Earlier in the year (March), I participated in a panel discussion for a data+women series at the Phoenix TUG. As prep I was given a list of questions and asked to pick a few I felt comfortable answering.
To facilitate the sharing of my experiences, I wrote a blog post on some of the more intriguing questions. What comes next is a blog post I originally published within my company’s social media site on 3/23/16.
What is your first step of investigation when you are given a dataset?
So before investigating a data set, I think it is critical to understand what the data output contains. I think it is important to meet with the business owners or subject matter experts that are responsible for creating, maintaining, or using the data. This helps to ensure you understand what they are looking for and what the different fields mean.
Assuming the pre-work has been done with business owners, I always approach a new dataset the same way. There’s three things I do every time.

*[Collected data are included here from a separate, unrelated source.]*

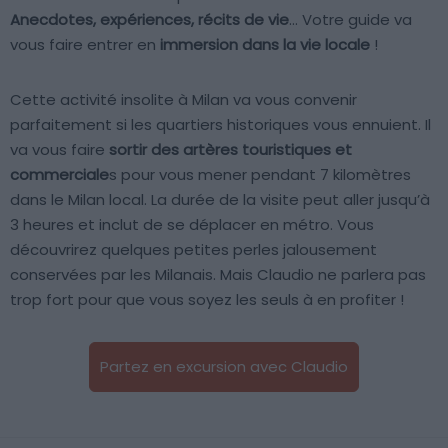
Anecdotes, expériences, récits de vie
… Votre guide va
vous faire entrer en
immersion dans la vie locale
!
Cette activité insolite à Milan va vous convenir
parfaitement si les quartiers historiques vous ennuient. Il
va vous faire
sortir des artères touristiques et
commerciale
s pour vous mener pendant 7 kilomètres
dans le Milan local. La durée de la visite peut aller jusqu’à
3 heures et inclut de se déplacer en métro. Vous
découvrirez quelques petites perles jalousement
conservées par les Milanais. Mais Claudio ne parlera pas
trop fort pour que vous soyez les seuls à en profiter !
Partez en excursion avec Claudio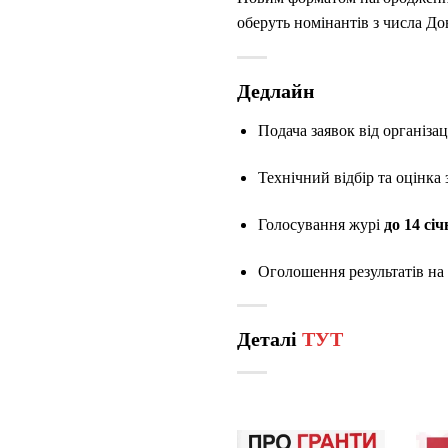
оберуть номінантів з числа До
Дедлайн
Подача заявок від організа
Технічний відбір та оцінка
Голосування журі
до 14 січ
Оголошення результатів на
Деталі
ТУТ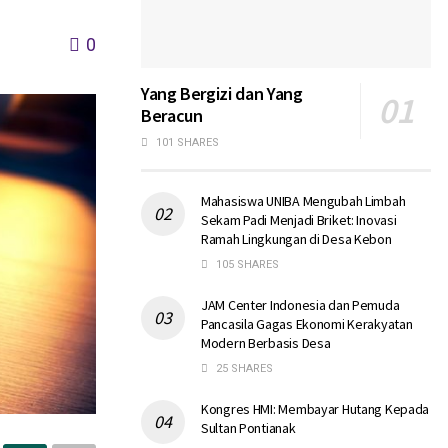
0
Yang Bergizi dan Yang
Beracun
101 SHARES
Mahasiswa UNIBA Mengubah Limbah
Sekam Padi Menjadi Briket: Inovasi
Ramah Lingkungan di Desa Kebon
105 SHARES
JAM Center Indonesia dan Pemuda
Pancasila Gagas Ekonomi Kerakyatan
Modern Berbasis Desa
25 SHARES
Kongres HMI: Membayar Hutang Kepada
Sultan Pontianak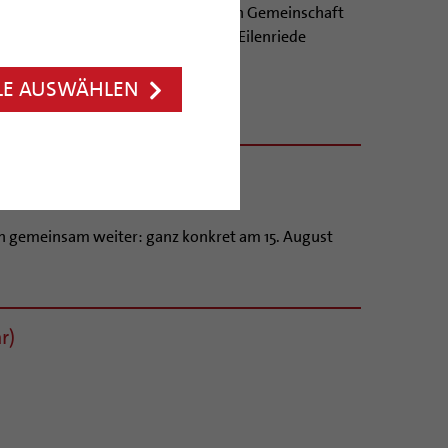
rbundene Menschen, die Interesse an Gemeinschaft
zu einer spirituellen Auszeit in der Eilenriede
LE AUSWÄHLEN
n gemeinsam weiter: ganz konkret am 15. August
r)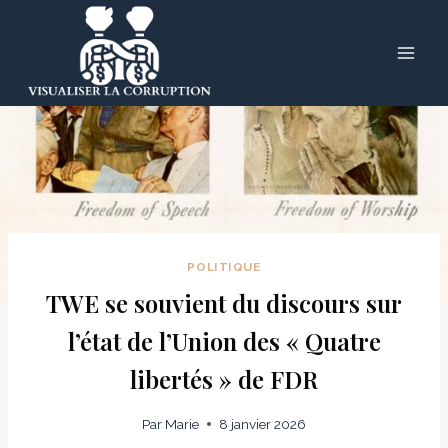
Skip
to
content
POLITIQUE
TWE se souvient du discours sur
l’état de l’Union des « Quatre
libertés » de FDR
Par
Marie
8 janvier 2026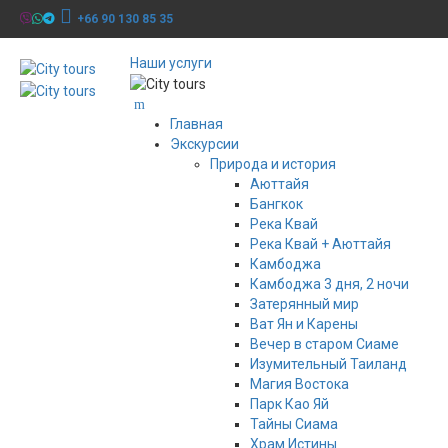
+66 90 130 85 35
Наши услуги
Главная
Экскурсии
Природа и история
Аюттайя
Бангкок
Река Квай
Река Квай + Аюттайя
Камбоджа
Камбоджа 3 дня, 2 ночи
Затерянный мир
Ват Ян и Карены
Вечер в старом Сиаме
Изумительный Таиланд
Магия Востока
Парк Као Яй
Тайны Сиама
Храм Истины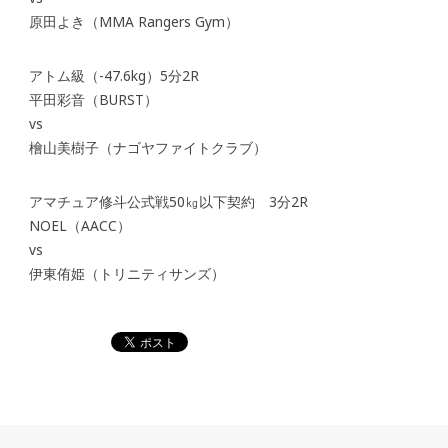
原田よき（MMA Rangers Gym）
アトム級（-47.6kg）5分2R
平田彩音（BURST）
vs
檜山美樹子（ナゴヤファイトクラブ）
アマチュア修斗公式戦50㎏以下契約 3分2R
NOEL（AACC）
vs
伊東侑姫（トリニティサンズ）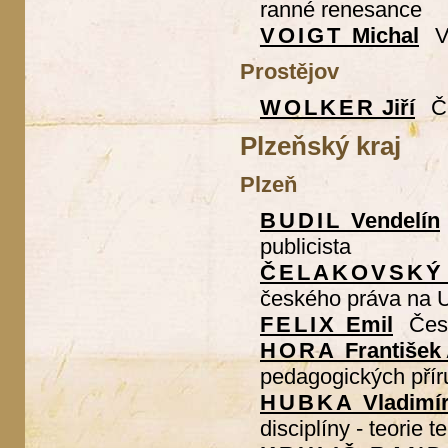
ranné renesance
VOIGT
Michal
V
Prostějov
WOLKER
Jiří
Č
Plzeňský kraj
Plzeň
BUDIL
Vendelín
publicista
ČELAKOVSKÝ
českého práva na 
FELIX
Emil
Česk
HORA
František 
pedagogických přír
HUBKA
Vladimí
disciplíny - teorie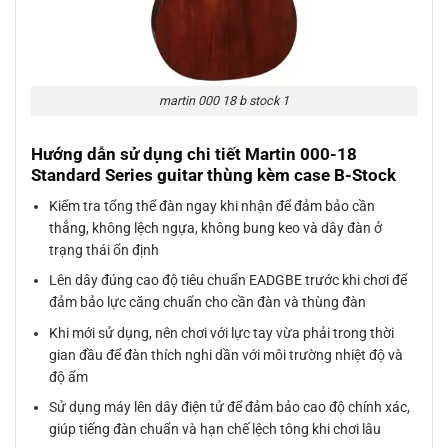
martin 000 18 b stock 1
Hướng dẫn sử dụng chi tiết Martin 000-18
Standard Series guitar thùng kèm case B-Stock
Kiểm tra tổng thể đàn ngay khi nhận để đảm bảo cần
thẳng, không lệch ngựa, không bung keo và dây đàn ở
trạng thái ổn định
Lên dây đúng cao độ tiêu chuẩn EADGBE trước khi chơi để
đảm bảo lực căng chuẩn cho cần đàn và thùng đàn
Khi mới sử dụng, nên chơi với lực tay vừa phải trong thời
gian đầu để đàn thích nghi dần với môi trường nhiệt độ và
độ ẩm
Sử dụng máy lên dây điện tử để đảm bảo cao độ chính xác,
giúp tiếng đàn chuẩn và hạn chế lệch tông khi chơi lâu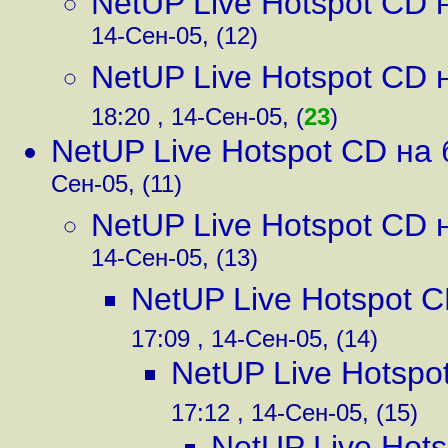
NetUP Live Hotspot CD н
14-Сен-05, (12)
NetUP Live Hotspot CD н
18:20 , 14-Сен-05, (
23
)
NetUP Live Hotspot CD на 
Сен-05, (11)
NetUP Live Hotspot CD н
14-Сен-05, (13)
NetUP Live Hotspot C
17:09 , 14-Сен-05, (14)
NetUP Live Hotspo
17:12 , 14-Сен-05, (15)
NetUP Live Hots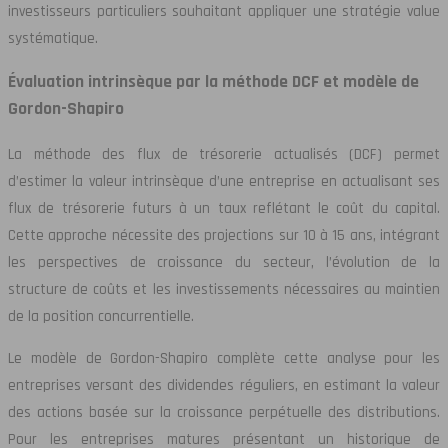
investisseurs particuliers souhaitant appliquer une stratégie value
systématique.
Évaluation intrinsèque par la méthode DCF et modèle de
Gordon-Shapiro
La méthode des flux de trésorerie actualisés (DCF) permet
d’estimer la valeur intrinsèque d’une entreprise en actualisant ses
flux de trésorerie futurs à un taux reflétant le coût du capital.
Cette approche nécessite des projections sur 10 à 15 ans, intégrant
les perspectives de croissance du secteur, l’évolution de la
structure de coûts et les investissements nécessaires au maintien
de la position concurrentielle.
Le modèle de Gordon-Shapiro complète cette analyse pour les
entreprises versant des dividendes réguliers, en estimant la valeur
des actions basée sur la croissance perpétuelle des distributions.
Pour les entreprises matures présentant un historique de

The first is to find a categorical dimension that seems to be at the highest level. Typically I’m looking for a category that has less than 20 members (10 to 15 being ideal). This data can set a great foundation to understanding the overall population of records. Once I’ve found that categorical dimension, I immediately create a Pareto chart. Recall that a Pareto chart is a bar chart where the bar volumes are ranked from greatest to smallest. Additionally it has a line chart on the secondary axis displaying the cumulative percentage. The goal of the tool is to see immediately where most (or a majority) of problems are. And it usually follows the 80/20 rule logic.
The next thing I do is plot records over time, usually by month, sometimes by week. This is great for understanding any seasonality and for finding immediate trends. Often systems are changing and new processes are implemented. By plotting records over time, you can immediately take any funny data points back to your business owner and ask for clarity.

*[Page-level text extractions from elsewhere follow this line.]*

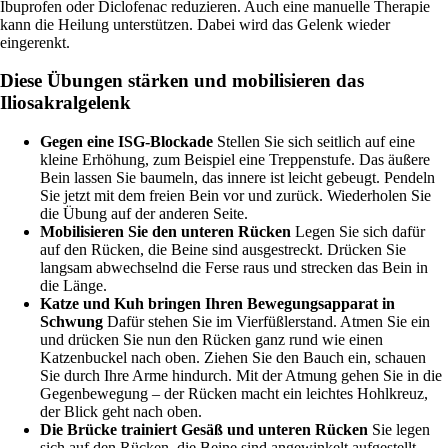
Ibuprofen oder Diclofenac reduzieren. Auch eine manuelle Therapie
kann die Heilung unterstützen. Dabei wird das Gelenk wieder
eingerenkt.
Diese Übungen stärken und mobilisieren das
Iliosakralgelenk
Gegen eine ISG-Blockade
Stellen Sie sich seitlich auf eine
kleine Erhöhung, zum Beispiel eine Treppenstufe. Das äußere
Bein lassen Sie baumeln, das innere ist leicht gebeugt. Pendeln
Sie jetzt mit dem freien Bein vor und zurück. Wiederholen Sie
die Übung auf der anderen Seite.
Mobilisieren Sie den unteren Rücken
Legen Sie sich dafür
auf den Rücken, die Beine sind ausgestreckt. Drücken Sie
langsam abwechselnd die Ferse raus und strecken das Bein in
die Länge.
Katze und Kuh bringen Ihren Bewegungsapparat in
Schwung
Dafür stehen Sie im Vierfüßlerstand. Atmen Sie ein
und drücken Sie nun den Rücken ganz rund wie einen
Katzenbuckel nach oben. Ziehen Sie den Bauch ein, schauen
Sie durch Ihre Arme hindurch. Mit der Atmung gehen Sie in die
Gegenbewegung – der Rücken macht ein leichtes Hohlkreuz,
der Blick geht nach oben.
Die Brücke trainiert Gesäß und unteren Rücken
Sie legen
sich auf den Rücken, die Beine sind angewinkelt aufgestellt.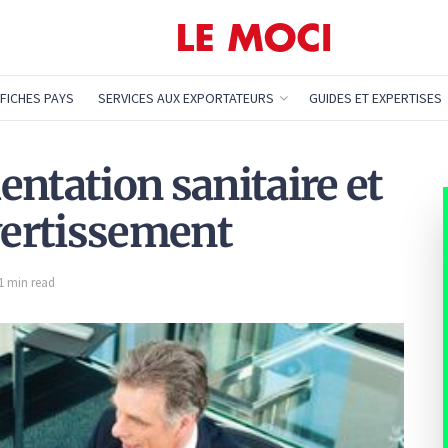
FICHES PAYS
SERVICES AUX EXPORTATEURS
GUIDES ET EXPERTISES
ntation sanitaire et
avertissement
 1 min read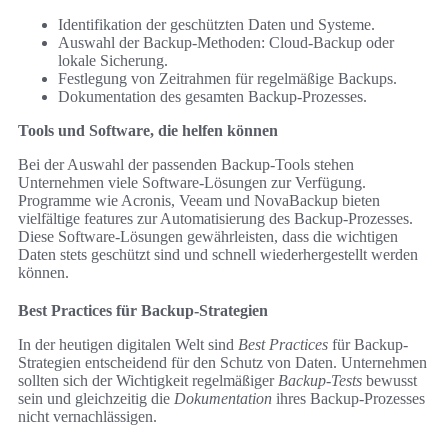
Identifikation der geschützten Daten und Systeme.
Auswahl der Backup-Methoden: Cloud-Backup oder
lokale Sicherung.
Festlegung von Zeitrahmen für regelmäßige Backups.
Dokumentation des gesamten Backup-Prozesses.
Tools und Software, die helfen können
Bei der Auswahl der passenden Backup-Tools stehen
Unternehmen viele Software-Lösungen zur Verfügung.
Programme wie Acronis, Veeam und NovaBackup bieten
vielfältige features zur Automatisierung des Backup-Prozesses.
Diese Software-Lösungen gewährleisten, dass die wichtigen
Daten stets geschützt sind und schnell wiederhergestellt werden
können.
Best Practices für Backup-Strategien
In der heutigen digitalen Welt sind
Best Practices
für Backup-
Strategien entscheidend für den Schutz von Daten. Unternehmen
sollten sich der Wichtigkeit regelmäßiger
Backup-Tests
bewusst
sein und gleichzeitig die
Dokumentation
ihres Backup-Prozesses
nicht vernachlässigen.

The more clarity you have around your dataset, the more successful you’re going to be at understanding the information you can retrieve from it.

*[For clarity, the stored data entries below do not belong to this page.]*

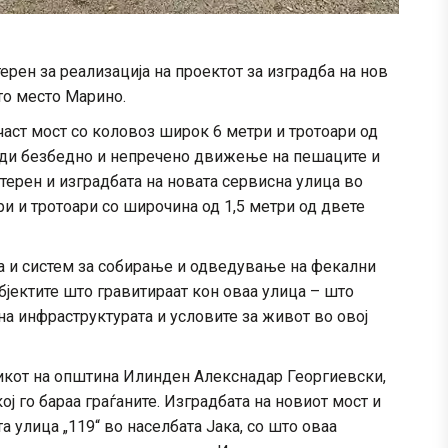
рен за реализација на проектот за изградба на нов
то место Марино.
част мост со коловоз широк 6 метри и тротоари од
збеди безбедно и непречено движење на пешаците и
 терен и изградбата на новата сервисна улица во
и и тротоари со широчина од 1,5 метри од двете
а и систем за собирање и одведување на фекални
бјектите што гравитираат кон оваа улица – што
а инфраструктурата и условите за живот во овој
икот на општина Илинден Алекснадар Георгиевски,
ој го бараа граѓаните. Изградбата на новиот мост и
а улица „119“ во населбата Јака, со што оваа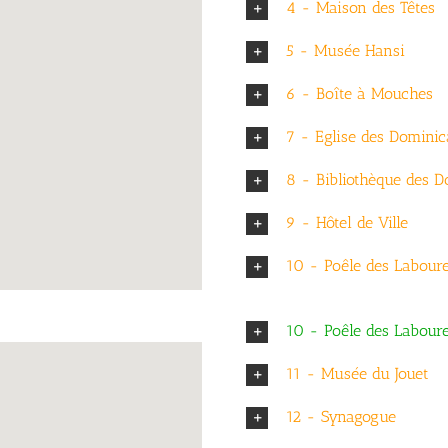
4 - Maison des Têtes
5 - Musée Hansi
6 - Boîte à Mouches
7 - Eglise des Dominic
8 - Bibliothèque des D
9 - Hôtel de Ville
10 - Poêle des Labour
10 - Poêle des Labour
11 - Musée du Jouet
12 - Synagogue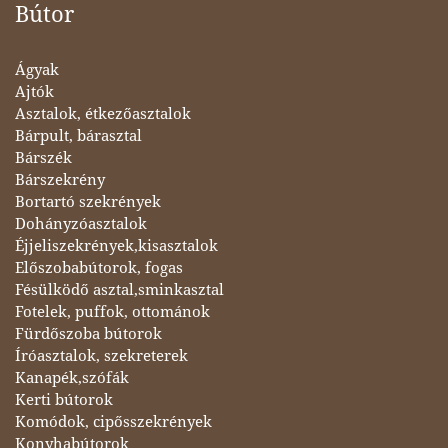
Bútor
Ágyak
Ajtók
Asztalok, étkezőasztalok
Bárpult, bárasztal
Bárszék
Bárszekrény
Bortartó szekrények
Dohányzóasztalok
Éjjeliszekrények,kisasztalok
Előszobabútorok, fogas
Fésülködő asztal,sminkasztal
Fotelek, puffok, ottománok
Fürdőszoba bútorok
Íróasztalok, szekreterek
Kanapék,szófák
Kerti bútorok
Komódok, cipősszekrények
Konyhabútorok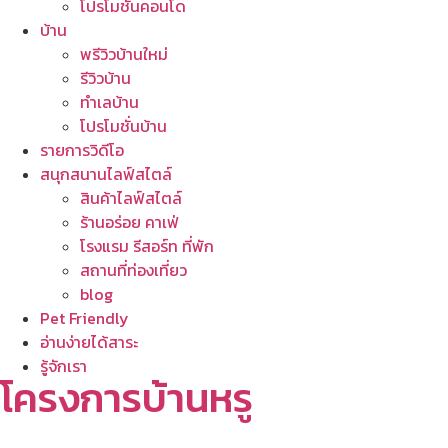
โปรโมชั่นคอนโด
บ้าน
พรีวิวบ้านใหม่
รีวิวบ้าน
ทำเลบ้าน
โปรโมชั่นบ้าน
รายการวิดีโอ
สนุกสนานไลฟ์สไตล์
สินค้าไลฟ์สไตล์
ร้านอร่อย คาเฟ่
โรงแรม รีสอร์ท ที่พัก
สถานที่ท่องเที่ยว
blog
Pet Friendly
อ่านง่ายได้สาระ
รู้จักเรา
โครงการบ้านหรู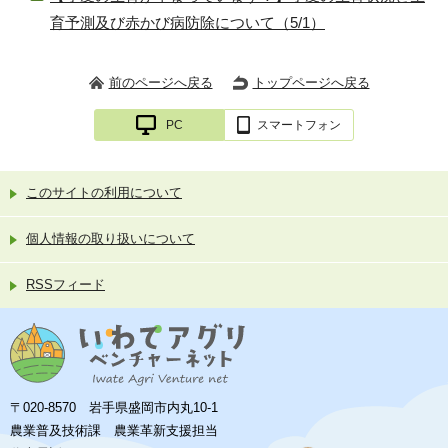
育予測及び赤かび病防除について（5/1）
前のページへ戻る
トップページへ戻る
PC
スマートフォン
このサイトの利用について
個人情報の取り扱いについて
RSSフィード
〒020-8570 岩手県盛岡市内丸10-1
農業普及技術課 農業革新支援担当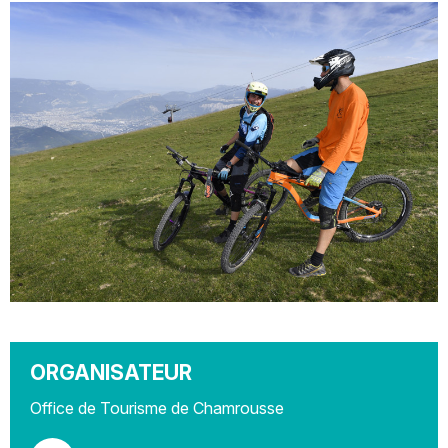
ORGANISATEUR
Office de Tourisme de Chamrousse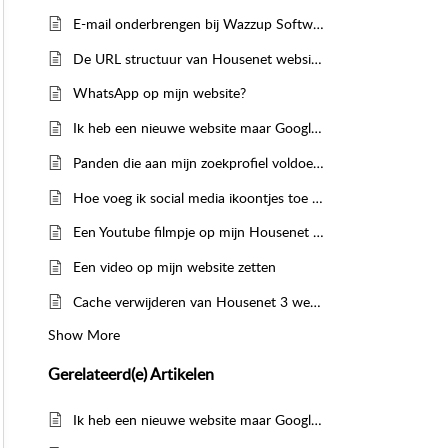
E-mail onderbrengen bij Wazzup Software of Office365?
De URL structuur van Housenet websites
WhatsApp op mijn website?
Ik heb een nieuwe website maar Google linkt naar de niet meer bestaande URL's van mijn oude website
Panden die aan mijn zoekprofiel voldoen komen niet terug in de matchmail
Hoe voeg ik social media ikoontjes toe aan mijn website?
Een Youtube filmpje op mijn Housenet 3 website zetten
Een video op mijn website zetten
Cache verwijderen van Housenet 3 website
Show More
Gerelateerd(e)
Artikelen
Ik heb een nieuwe website maar Google linkt naar de niet meer bestaande URL's van mijn oude website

The last thing I do is take that categorical dimension and plot each one against time. This really is the combination of the first two to a large extent. From this you’ll be able to further pinpoint any trends that are category specific and find even more potential seasonality or process changes.
By creating the three visuals I mentioned above, I usually feel pretty confident about the “vitals” of the dataset. I get a great sense of being able to communicate in the same language and accurately reference volume. I’ve found that this is a great first step when working with almost any set of data. It makes an excellent conversation starter with business owners and also proves itself as a useful communication tool when bringing new team members into a project.
That’s my initial analysis workflow, what’s yours?